Document understanding data
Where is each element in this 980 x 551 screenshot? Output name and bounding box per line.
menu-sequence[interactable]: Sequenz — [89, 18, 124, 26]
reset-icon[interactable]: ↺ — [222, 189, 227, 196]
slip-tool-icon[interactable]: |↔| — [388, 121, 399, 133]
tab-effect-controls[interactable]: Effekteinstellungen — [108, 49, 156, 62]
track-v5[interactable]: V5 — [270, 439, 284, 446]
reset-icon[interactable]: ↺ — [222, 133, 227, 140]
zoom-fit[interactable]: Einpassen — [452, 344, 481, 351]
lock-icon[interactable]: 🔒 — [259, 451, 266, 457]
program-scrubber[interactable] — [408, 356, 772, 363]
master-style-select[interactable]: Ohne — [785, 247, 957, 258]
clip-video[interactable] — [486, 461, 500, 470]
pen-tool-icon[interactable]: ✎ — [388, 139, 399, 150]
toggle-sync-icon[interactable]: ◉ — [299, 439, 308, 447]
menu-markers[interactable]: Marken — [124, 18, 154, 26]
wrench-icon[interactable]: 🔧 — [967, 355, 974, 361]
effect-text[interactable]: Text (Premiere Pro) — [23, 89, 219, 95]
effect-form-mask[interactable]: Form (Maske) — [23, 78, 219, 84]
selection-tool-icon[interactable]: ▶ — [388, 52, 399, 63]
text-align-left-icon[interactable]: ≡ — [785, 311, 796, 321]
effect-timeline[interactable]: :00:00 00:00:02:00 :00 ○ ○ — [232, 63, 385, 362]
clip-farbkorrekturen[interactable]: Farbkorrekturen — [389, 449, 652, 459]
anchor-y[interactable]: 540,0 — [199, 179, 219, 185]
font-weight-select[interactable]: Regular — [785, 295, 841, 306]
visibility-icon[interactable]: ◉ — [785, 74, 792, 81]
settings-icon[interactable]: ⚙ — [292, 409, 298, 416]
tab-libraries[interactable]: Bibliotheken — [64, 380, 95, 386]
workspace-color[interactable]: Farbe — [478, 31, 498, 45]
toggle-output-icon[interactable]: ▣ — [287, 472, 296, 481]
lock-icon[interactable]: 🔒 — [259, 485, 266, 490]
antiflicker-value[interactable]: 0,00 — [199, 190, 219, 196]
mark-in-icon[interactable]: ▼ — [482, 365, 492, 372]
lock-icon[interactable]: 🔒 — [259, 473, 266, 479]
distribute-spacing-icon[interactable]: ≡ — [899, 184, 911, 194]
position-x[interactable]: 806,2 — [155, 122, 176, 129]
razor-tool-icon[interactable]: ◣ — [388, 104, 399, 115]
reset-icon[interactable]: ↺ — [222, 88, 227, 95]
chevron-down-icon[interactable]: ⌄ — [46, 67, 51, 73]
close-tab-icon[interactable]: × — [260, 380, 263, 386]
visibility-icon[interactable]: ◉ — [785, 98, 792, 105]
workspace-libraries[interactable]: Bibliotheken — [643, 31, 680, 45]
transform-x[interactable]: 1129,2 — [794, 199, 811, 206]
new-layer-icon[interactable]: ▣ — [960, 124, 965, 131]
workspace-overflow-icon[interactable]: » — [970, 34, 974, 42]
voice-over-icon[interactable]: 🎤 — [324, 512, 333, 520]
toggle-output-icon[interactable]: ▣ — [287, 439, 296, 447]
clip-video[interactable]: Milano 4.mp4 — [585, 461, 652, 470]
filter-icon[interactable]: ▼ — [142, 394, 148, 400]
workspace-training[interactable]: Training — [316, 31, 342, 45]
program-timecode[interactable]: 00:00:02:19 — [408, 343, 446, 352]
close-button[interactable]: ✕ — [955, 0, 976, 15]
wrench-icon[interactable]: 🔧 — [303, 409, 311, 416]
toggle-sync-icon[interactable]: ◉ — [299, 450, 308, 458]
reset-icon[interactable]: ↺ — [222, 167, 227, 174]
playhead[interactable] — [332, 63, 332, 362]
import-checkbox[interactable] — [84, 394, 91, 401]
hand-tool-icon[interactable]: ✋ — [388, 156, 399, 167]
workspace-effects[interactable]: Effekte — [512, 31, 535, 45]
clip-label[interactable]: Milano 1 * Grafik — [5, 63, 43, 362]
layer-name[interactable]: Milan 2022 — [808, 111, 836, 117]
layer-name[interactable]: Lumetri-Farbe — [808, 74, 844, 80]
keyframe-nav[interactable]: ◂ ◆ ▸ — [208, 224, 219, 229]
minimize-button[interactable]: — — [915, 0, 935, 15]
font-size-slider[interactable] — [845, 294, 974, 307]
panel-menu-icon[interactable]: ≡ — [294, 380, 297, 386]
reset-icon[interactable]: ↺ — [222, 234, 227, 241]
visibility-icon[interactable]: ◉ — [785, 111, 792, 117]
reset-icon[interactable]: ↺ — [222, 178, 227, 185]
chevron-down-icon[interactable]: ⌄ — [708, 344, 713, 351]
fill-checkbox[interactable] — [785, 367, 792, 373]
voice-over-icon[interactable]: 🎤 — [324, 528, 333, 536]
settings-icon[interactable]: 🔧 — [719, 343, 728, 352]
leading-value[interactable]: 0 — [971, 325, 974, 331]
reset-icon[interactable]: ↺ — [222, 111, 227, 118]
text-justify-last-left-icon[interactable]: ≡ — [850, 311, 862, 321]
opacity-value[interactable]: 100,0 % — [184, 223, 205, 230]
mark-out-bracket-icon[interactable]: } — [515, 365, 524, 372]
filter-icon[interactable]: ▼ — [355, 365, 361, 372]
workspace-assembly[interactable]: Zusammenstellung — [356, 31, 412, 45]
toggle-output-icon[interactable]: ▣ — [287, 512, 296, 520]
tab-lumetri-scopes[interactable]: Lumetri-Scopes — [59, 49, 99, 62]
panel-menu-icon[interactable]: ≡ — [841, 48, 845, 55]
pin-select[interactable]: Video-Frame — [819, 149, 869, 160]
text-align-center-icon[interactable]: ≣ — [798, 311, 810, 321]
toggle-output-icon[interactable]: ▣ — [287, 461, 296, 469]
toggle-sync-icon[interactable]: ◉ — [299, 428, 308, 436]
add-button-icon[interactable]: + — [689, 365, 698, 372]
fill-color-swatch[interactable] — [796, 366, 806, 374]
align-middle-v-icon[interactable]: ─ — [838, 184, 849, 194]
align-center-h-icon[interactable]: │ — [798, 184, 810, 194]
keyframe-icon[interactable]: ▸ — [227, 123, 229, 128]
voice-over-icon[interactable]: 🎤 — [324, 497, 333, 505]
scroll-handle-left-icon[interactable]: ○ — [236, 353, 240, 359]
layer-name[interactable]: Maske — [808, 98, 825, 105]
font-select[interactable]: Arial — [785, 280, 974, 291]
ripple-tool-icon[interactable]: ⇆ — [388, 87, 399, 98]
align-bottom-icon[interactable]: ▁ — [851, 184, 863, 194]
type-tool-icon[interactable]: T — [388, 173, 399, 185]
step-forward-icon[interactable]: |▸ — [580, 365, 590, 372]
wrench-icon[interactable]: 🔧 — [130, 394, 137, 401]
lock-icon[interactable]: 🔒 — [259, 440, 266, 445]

* **Exercise prompt**
If a line of the records includes the string "down", copy it out.

* **Task result**
chevron-down-icon[interactable]: ⌄ — [46, 67, 51, 73]
chevron-down-icon[interactable]: ⌄ — [708, 344, 713, 351]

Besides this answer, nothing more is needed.